ASSIGNMENT.
Would you pull out every line of the material that contains the string "maintenance"?

THE DATA.
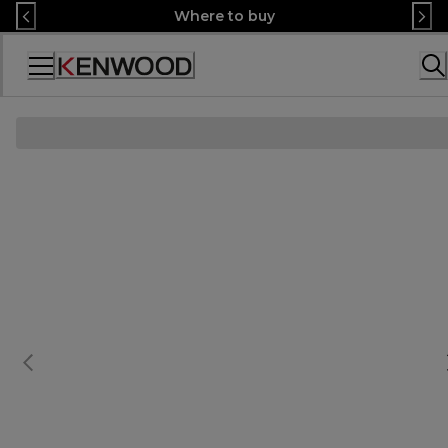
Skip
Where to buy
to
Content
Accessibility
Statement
* * *
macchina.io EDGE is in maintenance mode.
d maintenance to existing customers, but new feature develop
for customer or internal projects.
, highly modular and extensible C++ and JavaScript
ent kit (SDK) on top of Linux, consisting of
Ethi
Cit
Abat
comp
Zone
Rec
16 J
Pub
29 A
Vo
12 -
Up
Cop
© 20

RESPONSE.
macchina.io EDGE is in maintenance mode.
d maintenance to existing customers, but new feature develop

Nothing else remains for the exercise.